→ Your assignment:
Every line with the word "мебель" in it should be extracted from the data that follows.

Records to use: Begin

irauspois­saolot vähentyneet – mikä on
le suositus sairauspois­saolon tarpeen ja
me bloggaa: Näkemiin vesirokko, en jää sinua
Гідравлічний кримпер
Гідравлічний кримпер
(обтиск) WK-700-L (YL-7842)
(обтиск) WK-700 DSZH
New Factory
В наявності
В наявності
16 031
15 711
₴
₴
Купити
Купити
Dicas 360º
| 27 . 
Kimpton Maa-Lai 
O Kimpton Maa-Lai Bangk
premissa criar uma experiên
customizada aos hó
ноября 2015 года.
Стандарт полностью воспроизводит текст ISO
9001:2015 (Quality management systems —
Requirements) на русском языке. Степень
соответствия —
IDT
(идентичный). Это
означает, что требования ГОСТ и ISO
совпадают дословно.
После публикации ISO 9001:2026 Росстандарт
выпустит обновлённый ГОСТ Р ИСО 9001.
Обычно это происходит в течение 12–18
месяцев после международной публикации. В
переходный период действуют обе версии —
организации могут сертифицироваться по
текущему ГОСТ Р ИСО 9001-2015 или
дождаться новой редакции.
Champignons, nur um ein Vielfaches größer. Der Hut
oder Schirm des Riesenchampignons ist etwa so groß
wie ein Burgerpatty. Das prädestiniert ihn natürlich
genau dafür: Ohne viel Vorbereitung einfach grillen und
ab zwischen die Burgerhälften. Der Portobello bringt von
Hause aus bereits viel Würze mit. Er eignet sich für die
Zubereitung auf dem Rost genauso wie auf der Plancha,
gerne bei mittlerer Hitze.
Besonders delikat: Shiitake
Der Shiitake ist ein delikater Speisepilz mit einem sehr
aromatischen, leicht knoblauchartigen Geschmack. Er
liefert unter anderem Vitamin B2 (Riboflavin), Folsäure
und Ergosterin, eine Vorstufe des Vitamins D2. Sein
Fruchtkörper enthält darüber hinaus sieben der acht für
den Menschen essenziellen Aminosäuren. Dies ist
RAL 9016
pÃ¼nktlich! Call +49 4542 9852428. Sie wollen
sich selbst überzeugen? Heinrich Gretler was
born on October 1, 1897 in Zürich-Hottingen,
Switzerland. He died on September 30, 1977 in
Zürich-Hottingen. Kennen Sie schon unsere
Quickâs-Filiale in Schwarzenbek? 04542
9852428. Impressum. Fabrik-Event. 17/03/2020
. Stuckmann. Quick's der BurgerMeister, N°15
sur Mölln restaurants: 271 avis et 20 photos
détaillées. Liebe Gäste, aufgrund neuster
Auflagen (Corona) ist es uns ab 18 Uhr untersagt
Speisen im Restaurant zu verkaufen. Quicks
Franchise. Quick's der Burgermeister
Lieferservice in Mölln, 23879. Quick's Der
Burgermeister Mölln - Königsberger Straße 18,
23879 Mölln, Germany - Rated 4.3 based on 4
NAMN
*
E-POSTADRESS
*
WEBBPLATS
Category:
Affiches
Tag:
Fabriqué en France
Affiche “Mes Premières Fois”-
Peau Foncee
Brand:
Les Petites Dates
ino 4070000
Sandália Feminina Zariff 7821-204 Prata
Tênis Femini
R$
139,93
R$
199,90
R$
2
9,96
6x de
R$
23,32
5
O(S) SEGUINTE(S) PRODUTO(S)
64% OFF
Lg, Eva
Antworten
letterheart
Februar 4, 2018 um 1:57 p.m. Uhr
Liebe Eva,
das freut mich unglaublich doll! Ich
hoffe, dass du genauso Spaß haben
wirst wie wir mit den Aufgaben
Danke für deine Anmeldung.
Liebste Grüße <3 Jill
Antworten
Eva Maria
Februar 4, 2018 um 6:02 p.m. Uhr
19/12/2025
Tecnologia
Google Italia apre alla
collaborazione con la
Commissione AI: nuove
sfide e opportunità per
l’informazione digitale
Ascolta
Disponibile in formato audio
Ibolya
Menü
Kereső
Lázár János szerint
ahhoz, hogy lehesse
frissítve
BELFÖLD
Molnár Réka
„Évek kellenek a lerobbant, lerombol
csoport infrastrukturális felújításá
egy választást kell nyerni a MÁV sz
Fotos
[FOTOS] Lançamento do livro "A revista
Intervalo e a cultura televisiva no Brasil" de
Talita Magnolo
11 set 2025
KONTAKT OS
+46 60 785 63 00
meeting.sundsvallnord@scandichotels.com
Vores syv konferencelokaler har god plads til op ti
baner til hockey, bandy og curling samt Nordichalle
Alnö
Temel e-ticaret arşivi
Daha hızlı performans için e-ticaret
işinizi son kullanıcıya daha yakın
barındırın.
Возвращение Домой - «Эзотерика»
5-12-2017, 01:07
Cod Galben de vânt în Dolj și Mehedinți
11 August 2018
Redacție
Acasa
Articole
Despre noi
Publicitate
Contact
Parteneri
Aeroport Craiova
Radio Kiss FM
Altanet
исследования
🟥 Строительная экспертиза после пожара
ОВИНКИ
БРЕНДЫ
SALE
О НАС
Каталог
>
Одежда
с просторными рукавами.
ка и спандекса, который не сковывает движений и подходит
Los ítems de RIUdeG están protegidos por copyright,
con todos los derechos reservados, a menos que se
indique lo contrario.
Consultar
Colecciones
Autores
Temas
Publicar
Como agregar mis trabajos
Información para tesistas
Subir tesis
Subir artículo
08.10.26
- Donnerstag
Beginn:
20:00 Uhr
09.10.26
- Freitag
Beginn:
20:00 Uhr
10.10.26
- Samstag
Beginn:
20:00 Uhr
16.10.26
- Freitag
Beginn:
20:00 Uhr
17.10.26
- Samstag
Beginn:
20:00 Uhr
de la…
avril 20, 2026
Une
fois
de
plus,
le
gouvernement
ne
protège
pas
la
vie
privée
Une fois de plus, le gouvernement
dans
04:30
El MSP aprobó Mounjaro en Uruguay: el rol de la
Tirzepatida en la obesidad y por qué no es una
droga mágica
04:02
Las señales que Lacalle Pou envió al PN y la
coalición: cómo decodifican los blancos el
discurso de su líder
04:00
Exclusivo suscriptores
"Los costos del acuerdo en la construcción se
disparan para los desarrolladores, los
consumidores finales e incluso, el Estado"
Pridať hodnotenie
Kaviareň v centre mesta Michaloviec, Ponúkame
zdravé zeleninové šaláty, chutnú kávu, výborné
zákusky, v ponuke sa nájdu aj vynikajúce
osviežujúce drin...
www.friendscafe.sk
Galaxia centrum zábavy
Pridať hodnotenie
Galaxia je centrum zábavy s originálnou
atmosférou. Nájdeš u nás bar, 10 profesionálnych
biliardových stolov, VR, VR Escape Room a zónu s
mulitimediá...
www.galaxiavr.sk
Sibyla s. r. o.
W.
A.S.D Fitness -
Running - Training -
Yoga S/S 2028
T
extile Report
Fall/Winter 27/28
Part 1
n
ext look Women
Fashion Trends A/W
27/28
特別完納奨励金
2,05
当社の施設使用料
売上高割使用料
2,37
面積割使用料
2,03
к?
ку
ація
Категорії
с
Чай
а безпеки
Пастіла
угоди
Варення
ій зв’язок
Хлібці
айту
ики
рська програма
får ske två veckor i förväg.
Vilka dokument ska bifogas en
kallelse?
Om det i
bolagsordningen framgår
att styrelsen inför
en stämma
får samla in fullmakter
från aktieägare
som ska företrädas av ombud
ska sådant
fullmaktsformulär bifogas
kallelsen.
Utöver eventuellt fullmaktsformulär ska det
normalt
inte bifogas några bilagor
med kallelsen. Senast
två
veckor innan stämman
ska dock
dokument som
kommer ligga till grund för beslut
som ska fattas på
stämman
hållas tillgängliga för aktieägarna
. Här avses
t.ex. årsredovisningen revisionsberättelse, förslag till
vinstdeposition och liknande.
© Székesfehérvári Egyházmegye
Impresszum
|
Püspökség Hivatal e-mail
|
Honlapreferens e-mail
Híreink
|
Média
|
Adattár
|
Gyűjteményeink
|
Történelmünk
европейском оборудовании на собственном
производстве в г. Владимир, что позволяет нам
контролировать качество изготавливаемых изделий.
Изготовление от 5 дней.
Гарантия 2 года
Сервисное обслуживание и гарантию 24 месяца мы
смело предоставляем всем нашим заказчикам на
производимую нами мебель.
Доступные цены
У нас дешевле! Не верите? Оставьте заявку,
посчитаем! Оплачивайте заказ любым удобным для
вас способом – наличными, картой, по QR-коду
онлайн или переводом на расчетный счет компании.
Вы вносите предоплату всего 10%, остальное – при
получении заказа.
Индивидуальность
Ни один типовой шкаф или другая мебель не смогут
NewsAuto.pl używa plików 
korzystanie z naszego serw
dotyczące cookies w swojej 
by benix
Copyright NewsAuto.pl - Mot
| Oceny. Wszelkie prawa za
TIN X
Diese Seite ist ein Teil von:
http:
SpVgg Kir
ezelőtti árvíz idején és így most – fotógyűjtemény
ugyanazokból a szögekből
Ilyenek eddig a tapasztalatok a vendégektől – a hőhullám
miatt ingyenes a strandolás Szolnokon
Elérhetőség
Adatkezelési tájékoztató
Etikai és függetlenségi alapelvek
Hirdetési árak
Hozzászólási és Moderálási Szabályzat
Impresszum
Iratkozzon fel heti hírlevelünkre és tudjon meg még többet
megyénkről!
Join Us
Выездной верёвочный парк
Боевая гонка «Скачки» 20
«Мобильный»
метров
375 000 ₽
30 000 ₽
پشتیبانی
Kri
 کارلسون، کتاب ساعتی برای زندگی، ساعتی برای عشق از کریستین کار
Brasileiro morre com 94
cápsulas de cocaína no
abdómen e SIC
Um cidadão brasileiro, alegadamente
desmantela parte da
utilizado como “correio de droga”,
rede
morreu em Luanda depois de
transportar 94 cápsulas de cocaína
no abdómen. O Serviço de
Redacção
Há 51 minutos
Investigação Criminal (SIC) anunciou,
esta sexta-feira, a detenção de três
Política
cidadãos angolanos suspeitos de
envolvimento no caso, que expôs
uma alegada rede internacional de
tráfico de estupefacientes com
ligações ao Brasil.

Records to use: End

→ Solution below:
производимую нами мебель.
Ни один типовой шкаф или другая мебель не смогут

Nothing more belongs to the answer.